The emphasis on identity over scholarship is not unique to the Journal. It has affected every aspect of the law school, from its culture to its course offerings. "People are very willing to throw out words like 'bigoted' and 'racist' whenever it suits their narrative," one student told the Free Beacon. Following Brett Kavanaugh's confirmation, "there was a crusade against civility as an oppressive mode of engagement."
This crusade has had academic costs. "I have struggled to find serious legal topics taught in a seminar format," the law student said. Seminars that are taught include "Is That Racist?: Theory and Methods for Diagnosing and Demonstrating Racism"; "Intervening in the Criminalization of Youth and Queer and Trans Individuals: Seminar and Practicum"; and "Critical Race Theory," which the school promised to offer every year in the wake of George Floyd's death.

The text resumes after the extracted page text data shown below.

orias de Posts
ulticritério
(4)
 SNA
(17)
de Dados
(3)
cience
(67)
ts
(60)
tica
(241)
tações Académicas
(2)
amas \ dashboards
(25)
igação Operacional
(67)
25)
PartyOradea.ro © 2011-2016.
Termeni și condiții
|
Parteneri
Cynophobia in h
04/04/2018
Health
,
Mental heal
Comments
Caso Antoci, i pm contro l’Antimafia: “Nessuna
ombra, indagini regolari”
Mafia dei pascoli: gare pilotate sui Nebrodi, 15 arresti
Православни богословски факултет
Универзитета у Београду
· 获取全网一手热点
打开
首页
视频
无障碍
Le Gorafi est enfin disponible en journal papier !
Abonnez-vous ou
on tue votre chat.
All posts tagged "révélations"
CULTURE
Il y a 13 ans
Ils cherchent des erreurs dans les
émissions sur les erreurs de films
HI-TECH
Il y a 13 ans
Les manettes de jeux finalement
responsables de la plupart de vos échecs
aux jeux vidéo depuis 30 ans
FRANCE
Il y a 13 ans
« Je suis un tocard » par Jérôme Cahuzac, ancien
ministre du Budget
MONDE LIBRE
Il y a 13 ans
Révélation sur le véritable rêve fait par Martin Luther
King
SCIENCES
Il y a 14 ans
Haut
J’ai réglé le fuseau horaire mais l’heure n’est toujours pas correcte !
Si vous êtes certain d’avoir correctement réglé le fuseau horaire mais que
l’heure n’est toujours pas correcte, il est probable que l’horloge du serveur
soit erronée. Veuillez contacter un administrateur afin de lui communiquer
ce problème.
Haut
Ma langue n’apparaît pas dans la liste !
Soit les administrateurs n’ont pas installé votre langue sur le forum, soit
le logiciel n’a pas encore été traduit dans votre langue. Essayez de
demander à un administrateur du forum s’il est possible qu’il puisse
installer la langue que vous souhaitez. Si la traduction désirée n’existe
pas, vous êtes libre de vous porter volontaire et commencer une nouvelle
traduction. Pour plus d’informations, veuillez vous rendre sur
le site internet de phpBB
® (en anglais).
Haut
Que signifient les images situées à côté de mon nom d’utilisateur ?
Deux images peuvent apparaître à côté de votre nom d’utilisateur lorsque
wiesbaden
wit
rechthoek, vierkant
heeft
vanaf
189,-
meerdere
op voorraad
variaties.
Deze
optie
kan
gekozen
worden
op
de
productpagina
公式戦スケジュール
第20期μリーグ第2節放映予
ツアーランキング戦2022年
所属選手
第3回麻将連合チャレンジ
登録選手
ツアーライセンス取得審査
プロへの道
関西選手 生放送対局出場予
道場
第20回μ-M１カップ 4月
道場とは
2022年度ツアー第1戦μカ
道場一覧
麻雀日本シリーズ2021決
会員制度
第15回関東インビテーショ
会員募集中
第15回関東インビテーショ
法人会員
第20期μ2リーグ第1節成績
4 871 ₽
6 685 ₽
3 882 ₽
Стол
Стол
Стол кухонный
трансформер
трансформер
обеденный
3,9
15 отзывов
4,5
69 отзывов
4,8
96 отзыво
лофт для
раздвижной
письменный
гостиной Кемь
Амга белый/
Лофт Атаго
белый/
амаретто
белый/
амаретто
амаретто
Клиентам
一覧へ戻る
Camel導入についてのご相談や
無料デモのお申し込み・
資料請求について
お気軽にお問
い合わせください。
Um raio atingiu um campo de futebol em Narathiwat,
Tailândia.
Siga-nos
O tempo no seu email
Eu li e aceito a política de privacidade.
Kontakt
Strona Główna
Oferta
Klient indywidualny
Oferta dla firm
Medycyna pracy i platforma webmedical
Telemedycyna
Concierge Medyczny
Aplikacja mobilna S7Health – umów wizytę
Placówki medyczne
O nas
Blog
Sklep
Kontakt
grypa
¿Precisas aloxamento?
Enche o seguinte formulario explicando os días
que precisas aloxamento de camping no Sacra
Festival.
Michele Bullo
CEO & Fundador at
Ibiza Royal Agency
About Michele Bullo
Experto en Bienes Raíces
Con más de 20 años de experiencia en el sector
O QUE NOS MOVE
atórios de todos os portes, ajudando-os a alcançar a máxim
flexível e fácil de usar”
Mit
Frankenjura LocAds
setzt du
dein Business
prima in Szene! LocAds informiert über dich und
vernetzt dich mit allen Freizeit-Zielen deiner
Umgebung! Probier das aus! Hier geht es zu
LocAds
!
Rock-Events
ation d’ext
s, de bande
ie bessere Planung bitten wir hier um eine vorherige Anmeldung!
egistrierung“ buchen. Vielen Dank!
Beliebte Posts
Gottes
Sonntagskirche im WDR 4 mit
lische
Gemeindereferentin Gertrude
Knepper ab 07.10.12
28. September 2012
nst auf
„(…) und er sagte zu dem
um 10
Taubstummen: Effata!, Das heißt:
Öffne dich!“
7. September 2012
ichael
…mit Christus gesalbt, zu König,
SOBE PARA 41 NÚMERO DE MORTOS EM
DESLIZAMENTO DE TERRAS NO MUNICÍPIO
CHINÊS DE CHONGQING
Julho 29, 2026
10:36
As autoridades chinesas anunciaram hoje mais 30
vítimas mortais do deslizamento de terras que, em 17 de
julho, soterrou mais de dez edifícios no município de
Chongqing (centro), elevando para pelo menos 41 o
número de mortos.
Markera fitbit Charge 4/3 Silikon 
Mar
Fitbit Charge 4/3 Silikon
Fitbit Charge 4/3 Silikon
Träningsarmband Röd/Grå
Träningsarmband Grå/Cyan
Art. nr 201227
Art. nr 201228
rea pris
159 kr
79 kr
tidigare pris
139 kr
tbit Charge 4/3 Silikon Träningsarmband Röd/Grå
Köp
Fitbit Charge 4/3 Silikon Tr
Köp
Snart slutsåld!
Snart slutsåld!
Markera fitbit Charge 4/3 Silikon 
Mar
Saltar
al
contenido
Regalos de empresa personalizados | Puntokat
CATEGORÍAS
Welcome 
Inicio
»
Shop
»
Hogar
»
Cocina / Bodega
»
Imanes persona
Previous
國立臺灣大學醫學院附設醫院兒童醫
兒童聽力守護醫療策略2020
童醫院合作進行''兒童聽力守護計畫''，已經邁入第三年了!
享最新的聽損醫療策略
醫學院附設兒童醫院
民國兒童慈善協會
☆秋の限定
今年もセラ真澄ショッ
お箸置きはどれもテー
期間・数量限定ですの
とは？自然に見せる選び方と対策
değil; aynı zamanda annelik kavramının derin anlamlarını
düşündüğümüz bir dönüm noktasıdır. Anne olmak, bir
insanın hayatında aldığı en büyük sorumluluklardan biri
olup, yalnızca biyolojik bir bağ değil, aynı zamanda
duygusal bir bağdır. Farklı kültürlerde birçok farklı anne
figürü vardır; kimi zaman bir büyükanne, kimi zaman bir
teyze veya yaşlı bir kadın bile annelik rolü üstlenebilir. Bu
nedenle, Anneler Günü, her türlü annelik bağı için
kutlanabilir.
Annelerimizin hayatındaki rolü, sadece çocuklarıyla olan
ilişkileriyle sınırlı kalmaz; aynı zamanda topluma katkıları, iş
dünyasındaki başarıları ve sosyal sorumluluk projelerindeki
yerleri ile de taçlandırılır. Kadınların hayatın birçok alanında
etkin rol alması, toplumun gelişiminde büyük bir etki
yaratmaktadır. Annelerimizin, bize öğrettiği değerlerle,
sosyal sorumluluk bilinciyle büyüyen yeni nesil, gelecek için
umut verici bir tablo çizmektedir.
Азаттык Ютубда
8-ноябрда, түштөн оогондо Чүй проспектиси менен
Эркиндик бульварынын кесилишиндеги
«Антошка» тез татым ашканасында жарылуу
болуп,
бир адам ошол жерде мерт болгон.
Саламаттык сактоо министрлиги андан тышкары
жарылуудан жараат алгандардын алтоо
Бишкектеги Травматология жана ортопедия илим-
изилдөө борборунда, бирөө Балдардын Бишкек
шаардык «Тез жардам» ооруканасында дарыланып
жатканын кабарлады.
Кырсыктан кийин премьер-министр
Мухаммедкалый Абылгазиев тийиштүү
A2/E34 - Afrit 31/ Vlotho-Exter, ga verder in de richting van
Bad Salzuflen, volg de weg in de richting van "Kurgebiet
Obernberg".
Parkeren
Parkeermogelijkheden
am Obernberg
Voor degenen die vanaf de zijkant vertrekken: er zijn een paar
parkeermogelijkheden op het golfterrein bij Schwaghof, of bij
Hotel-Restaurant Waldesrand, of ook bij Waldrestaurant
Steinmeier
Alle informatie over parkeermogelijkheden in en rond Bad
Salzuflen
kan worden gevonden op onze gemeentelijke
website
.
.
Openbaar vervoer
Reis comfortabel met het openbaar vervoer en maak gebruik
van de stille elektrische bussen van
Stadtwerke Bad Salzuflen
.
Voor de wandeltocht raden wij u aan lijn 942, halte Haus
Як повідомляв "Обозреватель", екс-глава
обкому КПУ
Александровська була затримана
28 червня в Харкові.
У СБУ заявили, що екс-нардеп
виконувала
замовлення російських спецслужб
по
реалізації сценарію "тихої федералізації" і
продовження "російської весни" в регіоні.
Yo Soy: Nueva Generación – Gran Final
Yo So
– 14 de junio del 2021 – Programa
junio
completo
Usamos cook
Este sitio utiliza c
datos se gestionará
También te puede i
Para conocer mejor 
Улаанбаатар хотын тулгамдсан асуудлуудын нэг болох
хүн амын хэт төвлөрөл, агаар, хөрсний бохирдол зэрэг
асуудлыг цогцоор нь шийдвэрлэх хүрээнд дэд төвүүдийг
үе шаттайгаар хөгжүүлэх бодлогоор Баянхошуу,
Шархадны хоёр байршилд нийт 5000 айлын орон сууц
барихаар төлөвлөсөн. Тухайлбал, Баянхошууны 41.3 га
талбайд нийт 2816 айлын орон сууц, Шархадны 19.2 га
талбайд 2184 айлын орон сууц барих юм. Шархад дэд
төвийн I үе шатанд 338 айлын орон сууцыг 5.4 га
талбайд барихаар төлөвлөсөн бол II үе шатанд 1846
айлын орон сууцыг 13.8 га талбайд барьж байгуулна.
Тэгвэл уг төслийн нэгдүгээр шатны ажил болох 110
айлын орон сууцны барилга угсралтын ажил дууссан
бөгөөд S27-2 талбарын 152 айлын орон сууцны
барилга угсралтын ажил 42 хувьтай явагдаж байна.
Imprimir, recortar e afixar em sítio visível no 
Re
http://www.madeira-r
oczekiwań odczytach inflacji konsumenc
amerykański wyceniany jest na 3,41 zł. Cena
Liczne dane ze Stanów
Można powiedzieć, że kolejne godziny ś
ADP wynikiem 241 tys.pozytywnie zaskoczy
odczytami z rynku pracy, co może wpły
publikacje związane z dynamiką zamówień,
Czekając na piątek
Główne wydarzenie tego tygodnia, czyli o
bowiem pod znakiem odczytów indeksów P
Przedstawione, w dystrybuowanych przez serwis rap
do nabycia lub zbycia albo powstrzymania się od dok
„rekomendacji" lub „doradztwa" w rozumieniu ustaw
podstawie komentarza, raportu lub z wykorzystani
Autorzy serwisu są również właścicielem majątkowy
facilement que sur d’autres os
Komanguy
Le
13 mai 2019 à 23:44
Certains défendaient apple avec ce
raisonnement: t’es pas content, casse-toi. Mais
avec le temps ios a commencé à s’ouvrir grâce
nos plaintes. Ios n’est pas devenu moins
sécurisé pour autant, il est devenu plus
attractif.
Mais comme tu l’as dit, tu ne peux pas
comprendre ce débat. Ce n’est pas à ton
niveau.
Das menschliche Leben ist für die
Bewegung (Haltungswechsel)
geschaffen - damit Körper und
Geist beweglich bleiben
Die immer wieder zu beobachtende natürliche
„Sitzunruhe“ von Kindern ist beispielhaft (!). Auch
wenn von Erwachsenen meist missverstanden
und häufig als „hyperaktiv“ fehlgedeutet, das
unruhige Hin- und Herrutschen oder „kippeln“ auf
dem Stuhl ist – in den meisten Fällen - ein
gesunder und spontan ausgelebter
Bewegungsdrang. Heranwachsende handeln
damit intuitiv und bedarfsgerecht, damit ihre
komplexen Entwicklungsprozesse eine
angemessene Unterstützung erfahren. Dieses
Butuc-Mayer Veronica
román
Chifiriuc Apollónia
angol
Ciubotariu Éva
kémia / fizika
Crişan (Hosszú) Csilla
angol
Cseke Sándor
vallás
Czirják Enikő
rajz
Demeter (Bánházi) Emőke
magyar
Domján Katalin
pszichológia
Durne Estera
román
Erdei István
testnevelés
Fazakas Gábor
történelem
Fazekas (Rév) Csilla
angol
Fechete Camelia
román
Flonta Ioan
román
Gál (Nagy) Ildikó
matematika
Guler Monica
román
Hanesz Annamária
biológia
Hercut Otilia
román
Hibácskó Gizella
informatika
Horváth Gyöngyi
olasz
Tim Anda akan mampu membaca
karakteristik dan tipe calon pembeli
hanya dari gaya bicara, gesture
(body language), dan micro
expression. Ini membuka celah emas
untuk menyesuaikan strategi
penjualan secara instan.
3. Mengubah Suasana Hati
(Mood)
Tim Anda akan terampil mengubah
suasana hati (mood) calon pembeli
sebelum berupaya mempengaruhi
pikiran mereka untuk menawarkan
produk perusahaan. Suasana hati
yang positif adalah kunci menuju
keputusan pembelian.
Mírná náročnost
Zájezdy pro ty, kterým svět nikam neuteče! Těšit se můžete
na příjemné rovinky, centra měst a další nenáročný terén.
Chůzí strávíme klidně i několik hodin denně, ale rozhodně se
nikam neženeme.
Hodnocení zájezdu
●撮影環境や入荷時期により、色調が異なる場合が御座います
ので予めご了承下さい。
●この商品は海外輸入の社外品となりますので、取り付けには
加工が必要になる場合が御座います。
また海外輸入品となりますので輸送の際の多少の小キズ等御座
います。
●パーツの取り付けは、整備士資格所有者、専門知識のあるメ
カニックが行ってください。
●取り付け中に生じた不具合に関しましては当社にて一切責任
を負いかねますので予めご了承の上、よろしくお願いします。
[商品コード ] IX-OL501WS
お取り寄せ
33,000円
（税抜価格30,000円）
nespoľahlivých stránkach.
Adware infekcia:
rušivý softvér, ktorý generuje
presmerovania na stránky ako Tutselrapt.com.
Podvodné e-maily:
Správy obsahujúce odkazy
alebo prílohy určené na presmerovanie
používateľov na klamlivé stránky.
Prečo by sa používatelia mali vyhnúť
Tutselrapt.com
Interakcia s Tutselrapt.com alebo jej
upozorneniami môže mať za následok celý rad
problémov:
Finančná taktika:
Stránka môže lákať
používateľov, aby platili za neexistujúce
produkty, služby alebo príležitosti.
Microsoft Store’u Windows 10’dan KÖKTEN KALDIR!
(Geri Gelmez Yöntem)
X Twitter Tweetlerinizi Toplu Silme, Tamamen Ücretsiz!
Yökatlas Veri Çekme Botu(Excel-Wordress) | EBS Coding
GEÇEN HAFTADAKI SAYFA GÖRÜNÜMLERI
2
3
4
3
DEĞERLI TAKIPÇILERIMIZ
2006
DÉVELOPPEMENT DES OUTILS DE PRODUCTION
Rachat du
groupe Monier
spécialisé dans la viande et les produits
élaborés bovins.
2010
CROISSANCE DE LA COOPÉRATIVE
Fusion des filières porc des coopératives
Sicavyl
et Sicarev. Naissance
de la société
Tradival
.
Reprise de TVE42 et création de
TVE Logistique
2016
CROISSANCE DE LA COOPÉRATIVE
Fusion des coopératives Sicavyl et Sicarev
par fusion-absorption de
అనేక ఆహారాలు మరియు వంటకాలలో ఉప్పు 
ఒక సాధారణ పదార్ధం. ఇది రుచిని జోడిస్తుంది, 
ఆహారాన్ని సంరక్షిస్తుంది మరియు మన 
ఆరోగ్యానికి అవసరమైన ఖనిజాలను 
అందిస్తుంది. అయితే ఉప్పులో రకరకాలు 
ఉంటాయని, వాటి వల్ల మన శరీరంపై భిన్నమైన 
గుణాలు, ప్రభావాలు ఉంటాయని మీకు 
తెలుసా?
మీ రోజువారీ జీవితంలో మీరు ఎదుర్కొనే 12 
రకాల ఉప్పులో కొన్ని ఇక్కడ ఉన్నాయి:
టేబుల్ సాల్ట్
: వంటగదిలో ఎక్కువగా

But the roots of Yale Law School's identitarianism arguably date back much further. In 1969, Macklin Fleming, an alumnus of Yale Law School, predicted that his alma mater's affirmative action policies would spiral out of control.
"Demands will be made for elimination of competition, reduction in standards of performance, adoption of courses of study which do not require intensive legal analysis, and recognition for academic credit of sociological activities which have only an indirect relationship to legal training," Fleming wrote in a letter to the dean. "These unhappy prospects flow from the abandonment of an objective system of admission based on intellectual aptitude."
Yale can't say it wasn't warned.
Update 02/21/21, 8:00 PM: A previous version of this story incorrectly stated that Latinos make up 30 percent of journal admits. They make up 14 percent.
Update 02/24/21, 12:00 PM: This story has been updated to clarify that the 61 percent figure refers to the Yale Law Journal's admissions rate for blacks, not the percentage of the Journal that is black.